In an internal message to employees sent Thursday, Susan Doniz, Boeing’s chief information officer and senior vice president for IT and data analytics, said the approximately 600 jobs being outsourced represent about 10% of Boeing’s IT staff.
Affected employees, who are mostly nonunion, must either find different work within Boeing, apply to work for Dell, or be laid off, Doniz stated.
“This is a change we would have made even without a global pandemic,” Doniz wrote, adding that the deep impact of COVID-19 on the aerospace industry “certainly quickened our pace.”
Boeing declined Wednesday to provide a breakdown of the location of the affected jobs by state. However, it’s likely the biggest hits will come at its major office facilities in the Puget Sound region, St. Louis and Charleston, South Carolina.
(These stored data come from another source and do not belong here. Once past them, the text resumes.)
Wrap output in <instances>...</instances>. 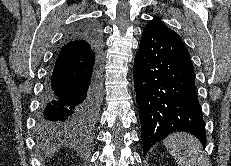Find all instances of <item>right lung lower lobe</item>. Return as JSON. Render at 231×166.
<instances>
[{
    "label": "right lung lower lobe",
    "instance_id": "98d812e1",
    "mask_svg": "<svg viewBox=\"0 0 231 166\" xmlns=\"http://www.w3.org/2000/svg\"><path fill=\"white\" fill-rule=\"evenodd\" d=\"M101 101V34L94 22L66 37L51 65L37 124L44 135L75 136L96 122Z\"/></svg>",
    "mask_w": 231,
    "mask_h": 166
}]
</instances>
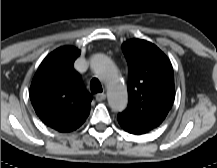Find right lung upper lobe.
<instances>
[{
  "instance_id": "1",
  "label": "right lung upper lobe",
  "mask_w": 217,
  "mask_h": 168,
  "mask_svg": "<svg viewBox=\"0 0 217 168\" xmlns=\"http://www.w3.org/2000/svg\"><path fill=\"white\" fill-rule=\"evenodd\" d=\"M80 50L64 46L40 64L30 87V99L39 118L59 132L79 128L90 113L92 96L73 68Z\"/></svg>"
}]
</instances>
A Boeing itemization of the work that will go to Dell lists hosting of servers, data center services and cloud computing; databases and storage; software updates and configuration; IT system security against malware and hack attacks; and end user support.
Doniz’s memo to employees said the move “will help increase our efficiency and speed, simplify operations and advance our digital transformation.”
Boeing has outsourced work extensively in the past to save costs. Now, in the throes of an unprecedented downturn, the company is shrinking significantly both in numbers of employees and in office space.
Many of Boeing’s office staff have been working from home since last March, and company leaders have said they are assessing how some might continue to do so even after a recovery as they seek to reduce factory and office space by more than 5 million square feet over the next few years.
Suggesting a move toward IT systems hosting more data remotely, Doniz said Boeing will “accelerate adoption of our hybrid cloud solution” — which means using a combination of internal servers and external “cloud” servers to store files, data and applications.
Boeing shed 20,000 jobs companywide in 2020 and has said it needs to cut 11,000 more this year.
That will make it harder for IT employees losing their current jobs to find new work within the company.